Three things that are true - a meme from Kirsty at Galaxy.
One
Rain fell in the night, quiet and kind. I woke at six with a sense of something looming, the same anxiety I felt before a writing deadline: the inescapable requirement to find something new in myself. Nicola would arrive today. I lay there under the shadow.
Helen Garner, The Spare Room.
Two
In this excerpt from Helen Verity Hewitt's story, 'The Foxhole' in Island 115, Harry is an uncle with Down's Syndrome.
As soon as I could walk, Aunty let me roam around in the bush, so long as Harry was with me. I always called him Harry, I never called him uncle. He always smelt a bit musty, like old horse blankets. He knew the bush inside out, after thirty-odd years of sitting in it, looking at it, probing the dense fibrous bark of the stringybarks and the lichened rocks with his stubby fingers. In spring, he loved tickling the tiny pale pink flowers of the trigger plants with a twig to make them pounce. He was like a greenhood orchid with his bent head, hidden in the kindly bush. (my emphasis)
‘The Foxhole’ won the 2007 Alan Marshall Short Story Award – Local Writers’ Section.
No. 3.
The children of large families hardly ever learn to talk to themselves aloud, that is one of the arts of solitude, but they often keep diaries.
Penelope Fitzgerald, The Blue Flower, p.59
Note - Kirsty (hard woman) has set a rule: they must be from fiction. Pretty good rule, when you think about it a bit.

Your choices are wonderful, Genevieve.
Posted by: LiteraryMinded | July 26, 2009 at 09:05 PM
Thanks Ange. I am thinking I will do a nonfiction one sometime. Or poetry.
Best collected slowly - I had already done it when I went back to Kirsty and saw she'd decided it was a fiction meme, so had to leave out some other things.
I wrote down the Fitzgerald when I read it a few months ago.
Posted by: genevieve | July 27, 2009 at 11:36 AM
If you had a million years to do it in, you couldn't rub out even half the 'Fuck you' signs in the world. It's impossible.
J.D.Salinger, The Catcher in the Rye, Holden Caulfield.
There are just some kind of men who - who're so busy worrying about the next world they've never learned to live in this one,
and you can look down the street and see the results.
Harper Lee, To Kill a Mockingbird, Maudie Atkinson.
Dead men are heavier than broken hearts.
Raymond Chandler, The Big Sleep, Philip Marlowe.
Posted by: ann o'dyne | July 28, 2009 at 03:19 PM
OOOH lovely. Thank you!
Posted by: genevieve | July 28, 2009 at 07:13 PM
I know that last one is true - a friend had her friend die on top of her. she phoned our other friend, and the 2 of them could not get him dressed. they just. could. not.
the whole thing is a fabulous story that can never be told.
Posted by: ann odyne | July 29, 2009 at 12:38 PM
Hi Genevieve, It's great that you took this up as a meme and ran with it. Re: the fiction requirement, I was just catching up on the comments at my blog and I've noted that it came about because of my experience of teaching literature to uni students. When you ask them what they like to read, many of them nominate 'true crime' or fantasy. I've nothing against the fantasy, even though it isn't my favourite genre of fiction, but I'm always slightly perplexed by the reasons they give for liking true crime. It nearly always pertains to their sense that they're getting a keen insight into humanity that isn't available in fiction. I guess I think exactly the opposite: that it's in fiction where we most often reflect on fundamental questions of being human.
I enjoyed Ann's three truths too.
Posted by: Kirsty | July 31, 2009 at 10:43 AM
Nice meme, Kirsty.

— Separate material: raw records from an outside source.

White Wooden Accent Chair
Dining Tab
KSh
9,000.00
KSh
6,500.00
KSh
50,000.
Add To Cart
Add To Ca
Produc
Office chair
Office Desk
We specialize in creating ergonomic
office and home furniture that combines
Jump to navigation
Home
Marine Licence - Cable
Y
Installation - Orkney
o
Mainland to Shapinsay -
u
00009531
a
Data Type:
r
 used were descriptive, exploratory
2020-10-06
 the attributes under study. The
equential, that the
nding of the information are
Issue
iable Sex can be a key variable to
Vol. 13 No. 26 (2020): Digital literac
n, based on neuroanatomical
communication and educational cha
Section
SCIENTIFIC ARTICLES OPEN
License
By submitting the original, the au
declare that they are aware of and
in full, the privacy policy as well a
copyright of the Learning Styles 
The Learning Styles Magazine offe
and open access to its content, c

I am not a true crime fan, and prefer to reflect on some of those questions through fiction and poetry.
However I do run into some absurd tales of true life from time to time that one could not invent, or one would be accused of manipulating one's audience shamefully. As Bacon said, '"What is truth?" asked Pilate, jesting, and did not stay for an answer.'
I went to a local school musical last night and had occasion to reflect on these kinds of things once again. Some odd things can happen when you live in the same area for thirty years. The people, the stories, the sights. Uncanny stuff, more Carver-esque than crime though.

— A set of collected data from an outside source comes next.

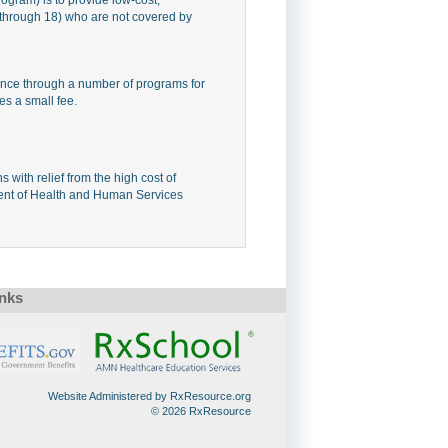
 through 18) who are not covered by
nce through a number of programs for
es a small fee.
with relief from the high cost of
ment of Health and Human Services
inks
Website Administered by RxResource.org
© 2026 RxResource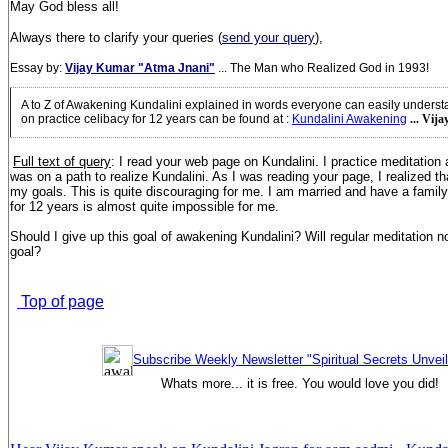
May God bless all!
Always there to clarify your queries (
send your query
),
Essay by:
Vijay Kumar "Atma Jnani"
... The Man who Realized God in 1993!
A to Z of Awakening Kundalini explained in words everyone can easily unders
on practice celibacy for 12 years can be found at
:
Kundalini Awakening
... Vij
Full text of query
: I read your web page on Kundalini. I practice meditation 
was on a path to realize Kundalini. As I was reading your page, I realized t
my goals. This is quite discouraging for me. I am married and have a family
for 12 years is almost quite impossible for me.
Should I give up this goal of awakening Kundalini? Will regular meditation not
goal?
Top of page
Subscribe Weekly Newsletter "Spiritual Secrets Unvei
Whats more... it is free. You would love you did!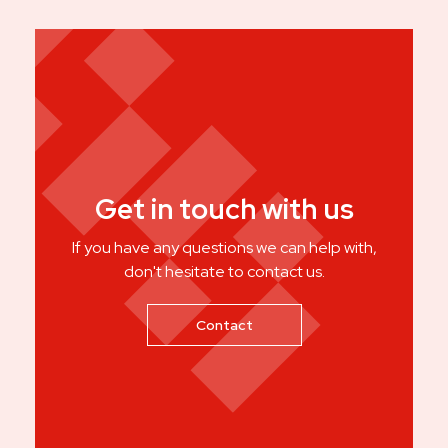
Get in touch with us
If you have any questions we can help with,
don't hesitate to contact us.
Contact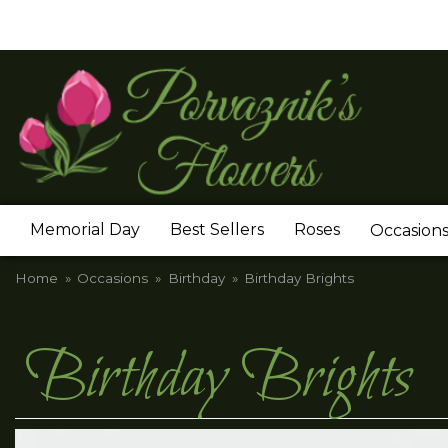
Memorial Day
Best Sellers
Roses
Occasion
Home
Occasions
Birthday
Birthday Brights
Birthday Brights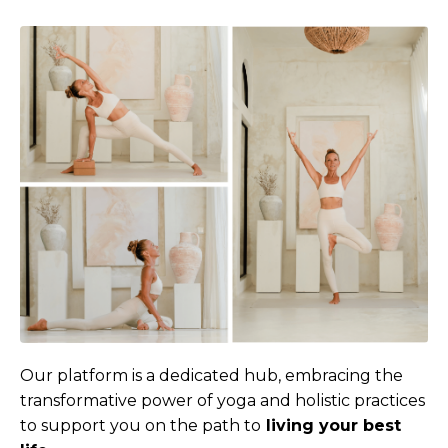
Our platform is a dedicated hub, embracing the
transformative power of yoga and holistic practices
to support you on the path to
living your best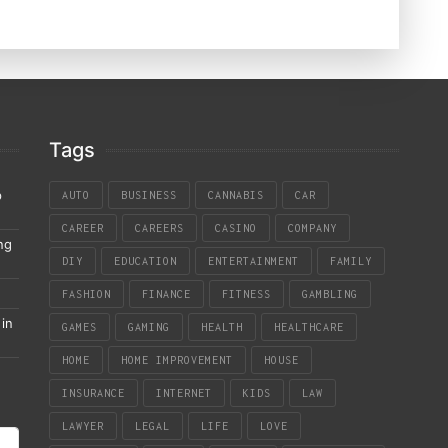
Tags
p
AUTO
BUSINESS
CANNABIS
CAR
CAREER
CAREERS
CASINO
COMPANY
ng
DIY
EDUCATION
ENTERTAINMENT
FAMILY
FASHION
FINANCE
FITNESS
GAMBLING
in
GAMES
GAMING
HEALTH
HEALTHCARE
HOME
HOME IMPROVEMENT
HOUSE
INSURANCE
INTERNET
KIDS
LAW
LAWYER
LEGAL
LIFE
LOVE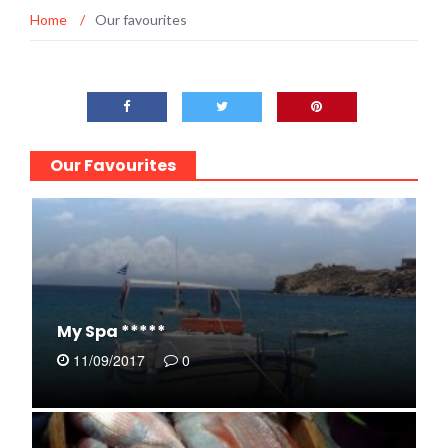
Home
/
Our favourites
Our Favourites
My Spa *****
11/09/2017
0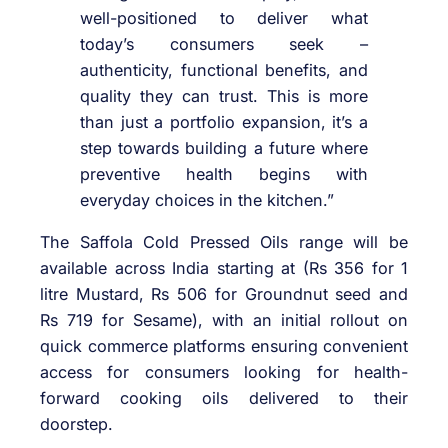
well-positioned to deliver what
today’s consumers seek –
authenticity, functional benefits, and
quality they can trust. This is more
than just a portfolio expansion, it’s a
step towards building a future where
preventive health begins with
everyday choices in the kitchen.”
The Saffola Cold Pressed Oils range will be
available across India starting at (Rs 356 for 1
litre Mustard, Rs 506 for Groundnut seed and
Rs 719 for Sesame), with an initial rollout on
quick commerce platforms ensuring convenient
access for consumers looking for health-
forward cooking oils delivered to their
doorstep.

Posted by: genevieve | July 31, 2009 at 12:19 PM
And in that vein, Ann, maybe you should have a go at telling that story of the weight of a man (I know, Kundera has said that before).

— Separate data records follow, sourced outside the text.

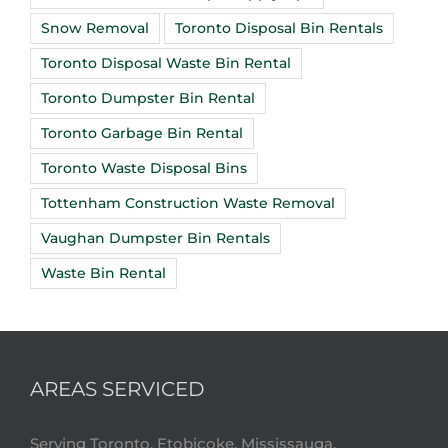
Snow Removal
Toronto Disposal Bin Rentals
Toronto Disposal Waste Bin Rental
Toronto Dumpster Bin Rental
Toronto Garbage Bin Rental
Toronto Waste Disposal Bins
Tottenham Construction Waste Removal
Vaughan Dumpster Bin Rentals
Waste Bin Rental
AREAS SERVICED
Serving Toronto, Etobicoke, Mississauga,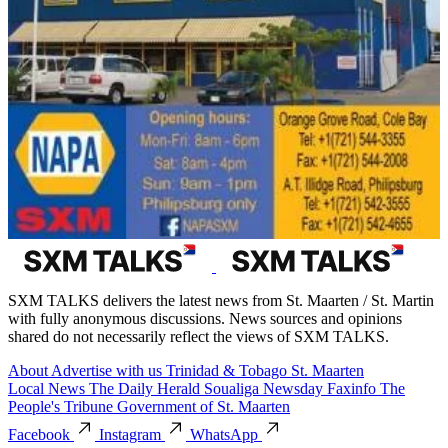
SXM TALKS delivers the latest news from St. Maarten / St. Martin
with fully anonymous discussions. News sources and opinions
shared do not necessarily reflect the views of SXM TALKS.
About
Advertise with us
Trinidad & Tobago
St. Maarten
Local News
The Daily Herald
Soualiga Newsday
Faxinfo
The
People's Tribune
Government of St. Maarten
Facebook
Instagram
WhatsApp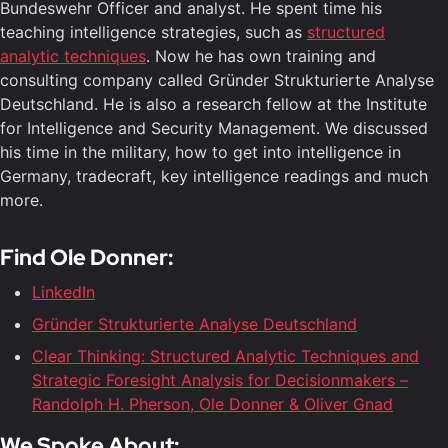
Bundeswehr Officer and analyst. He spent time his
teaching intelligence strategies, such as
structured
analytic techniques
. Now he has own training and
consulting company called Gründer Strukturierte Analyse
Deutschland. He is also a research fellow at the Institute
for Intelligence and Security Management. We discussed
his time in the military, how to get into intelligence in
Germany, tradecraft, key intelligence readings and much
more.
Find Ole Donner:
LinkedIn
Gründer Strukturierte Analyse Deutschland
Clear Thinking: Structured Analytic Techniques and
Strategic Foresight Analysis for Decisionmakers –
Randolph H. Pherson, Ole Donner & Oliver Gnad
We Spoke About: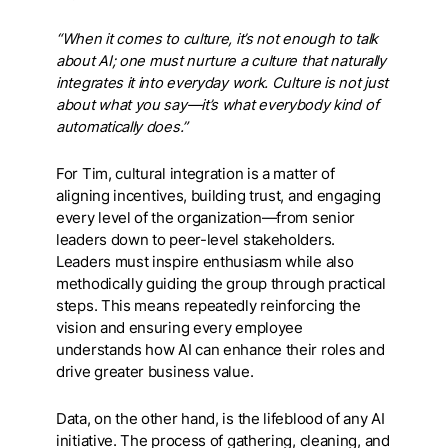
“When it comes to culture, it’s not enough to talk
about AI; one must nurture a culture that naturally
integrates it into everyday work. Culture is not just
about what you say—it’s what everybody kind of
automatically does.”
For Tim, cultural integration is a matter of
aligning incentives, building trust, and engaging
every level of the organization—from senior
leaders down to peer-level stakeholders.
Leaders must inspire enthusiasm while also
methodically guiding the group through practical
steps. This means repeatedly reinforcing the
vision and ensuring every employee
understands how AI can enhance their roles and
drive greater business value.
Data, on the other hand, is the lifeblood of any AI
initiative. The process of gathering, cleaning, and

Posted by: genevieve | July 31, 2009 at 12:21 PM
What a great post, Gen. A particularly lovely take on the meme theme.
It's great to see the genesis of a meme, rather than just be prodded/tagged after who knows how long it has been circulating online.
By the way, does humming to yourself count? And muttering? Then again, I didn't grow up in a large family.